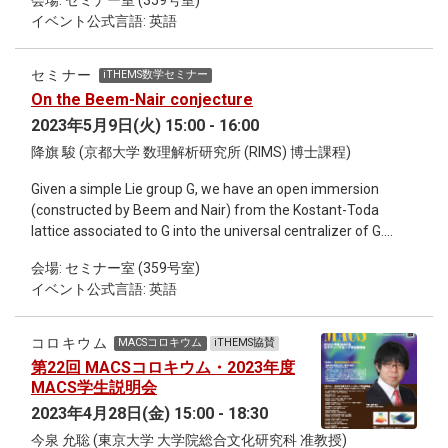
会場: セミナー室 (359号室)
infinite-dimensional (Liouville) integrable systems via the
イベント公式言語: 英語
Feigin-Frenkel center. This seminar is on-site only.
セミナー
iTHEMS数学セミナー
On the Beem-Nair conjecture
2023年5月9日(火) 15:00 - 16:00
降旗 駿 (京都大学 数理解析研究所 (RIMS) 博士課程)
Given a simple Lie group G, we have an open immersion
(constructed by Beem and Nair) from the Kostant-Toda
lattice associated to G into the universal centralizer of G.
They expected that a free field realization of the chiral
会場: セミナー室 (359号室)
universal centralizer of G at the critical level will be obtained
イベント公式言語: 英語
by the chiralization of this immersion. In this talk, we will
verify this conjecture is true by constructing an embedding
from the chiral universal centralizer into an appropriate
コロキウム
MACSコロキウム
iTHEMS協賛
vertex operator algebra at any level. This seminar is on-site
第22回 MACSコロキウム・2023年度
only.
MACS学生説明会
2023年4月28日(金) 15:00 - 18:30
今泉 允聡 (東京大学 大学院総合文化研究科 准教授)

---------------

### TASK DETAILS
Among the lines of the data, find every one that holds "into" and copy it.

### OUTPUT
lattice associated to G into the universal centralizer of G.
from the chiral universal centralizer into an appropriate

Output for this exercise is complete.